On first glance, the setting of this book might seem familiar. There is the young girl, with a Past and with Power. And there are vampires. Those, at least, are the vampires you expect. When I tell you that our heroine will get involved in things greater than herself, with mysterious people, with intimations of a struggle for humanity, I also need to tell you that this is not the book you are imagining. It is determinedly narrow. For all the allusions for which one might expect explanations, for all the mysterious characters, this never leaves its focus on the main character and her relationships. It could have been epic fantasy, but it manifestly is not. And yet, the grandeur survives the narrow scope.
All this is assisted by the first person narrative. It is a stream of consciousness in the sense that the term should mean, not incoherent rambling, but a real train of thought that is not usually, but at times both inchoate and rambling. The voice is familiar and authentic and the prism through which we view her world. Thus, while we gain some familiarity with the Voodoo Wars, an earthshattering event in the recent past, it is not proximate. More important is the coffee shop in which Sunshine works, and, of course, the people that frequent it. Through brief and evocative stretches, such as the one about the attempted gentrification of the area around the shop, the setting is evoked, but always with Sunshine at the center. There is a moderness to the novel, not the grittiness of elfpunk nor the magical industrial revolution of, say, Ian MacLeod's The Light Ages. As best I can express, it was real without being too real, fantastic without being Fantasy.
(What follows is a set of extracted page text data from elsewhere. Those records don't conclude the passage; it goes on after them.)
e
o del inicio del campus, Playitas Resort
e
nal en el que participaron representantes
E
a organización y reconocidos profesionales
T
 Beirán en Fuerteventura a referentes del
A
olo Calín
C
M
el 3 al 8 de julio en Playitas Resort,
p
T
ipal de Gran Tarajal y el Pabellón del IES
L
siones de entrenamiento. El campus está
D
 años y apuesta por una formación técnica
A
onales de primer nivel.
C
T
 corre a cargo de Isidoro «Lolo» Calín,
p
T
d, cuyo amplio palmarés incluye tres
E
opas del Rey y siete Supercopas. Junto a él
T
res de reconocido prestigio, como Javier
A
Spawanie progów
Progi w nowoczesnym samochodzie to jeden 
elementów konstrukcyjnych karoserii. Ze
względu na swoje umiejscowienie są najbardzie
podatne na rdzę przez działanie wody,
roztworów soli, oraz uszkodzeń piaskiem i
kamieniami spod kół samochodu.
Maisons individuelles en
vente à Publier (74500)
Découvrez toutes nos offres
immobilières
By now, it is not a spoiler to tell you that early on, Sunshine meets vampires. From the first line, "It was a dumb thing to do but it wasn't dumb.", there are ten pages of backstory until, "I never heard them coming. Of course you don't, when they're vampires." After that, five pages of exposition that never feels forced. Rather, it is the digression of someone trying to explain herself. But the story returns and we soon meet Constantine, the vampire that you were expecting. In some ways, the vampires are the weakest part of the novel. For all that they are suitably mysterious and powerful, I couldn't shake the feeling of familiarity. I've read this story too many times, right, the seductive vampire and the young woman and all that that entails? There is perhaps too much of that here, but it is not overwhelming. There is too much different to be spoiled by this minor sameness.
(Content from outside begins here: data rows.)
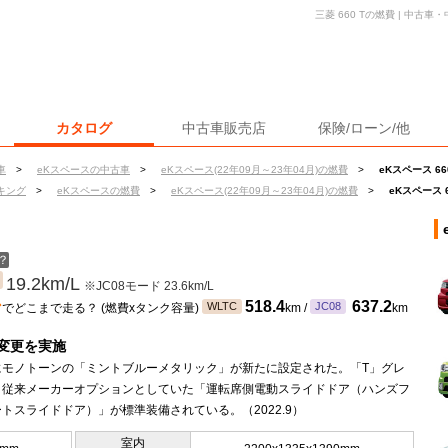
三菱 660 Tの燃費 | 中
カタログ
中古車販売店
保険/ローン/他
車
>
eKスペースの中古車
>
eKスペース(22年09月～23年04月)の燃費
>
eKスペース 66
キング
>
eKスペースの燃費
>
eKスペース(22年09月～23年04月)の燃費
>
eKスペース 
？
19.2km/L
※JC08モード 23.6km/L
ン
518.4
637.2
WLTC
JC08
でどこまで走る？ (燃費xタンク容量)
km /
km
変更を実施
にモノトーンの「ミントブルーメタリック」が新たに設定された。「T」グレ
、従来メーカーオプションとしていた「運転席側電動スライドドア（ハンズフ
トスライドドア）」が標準装備されている。（2022.9）
室内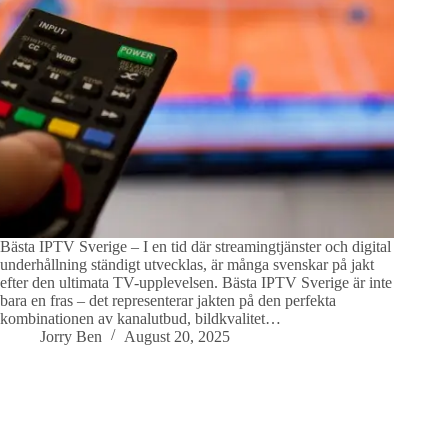
Bästa IPTV Sverige – I en tid där streamingtjänster och digital
underhållning ständigt utvecklas, är många svenskar på jakt
efter den ultimata TV-upplevelsen. Bästa IPTV Sverige är inte
bara en fras – det representerar jakten på den perfekta
kombinationen av kanalutbud, bildkvalitet…
Jorry Ben
August 20, 2025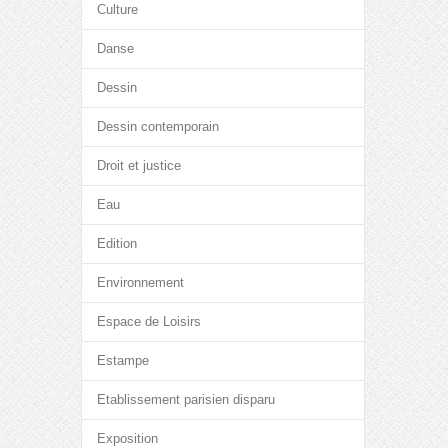
Culture
Danse
Dessin
Dessin contemporain
Droit et justice
Eau
Edition
Environnement
Espace de Loisirs
Estampe
Etablissement parisien disparu
Exposition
There are great deeds in this novel, if not Great Deeds. If there was a problem for me, it was that I wanted to know more. The narrowness almost felt stifling. I wanted to know more about the Goddess of Pain. I wanted Constantine to be a tad more loquacious. I'm a sucker for the accoutrements of epic fantasy. But this is my flaw, not that of the novel. Perhaps a sequel is to follow, to explain more, to broaden the scope. But this novel doesn't need that. As it is, it's pretty much perfect.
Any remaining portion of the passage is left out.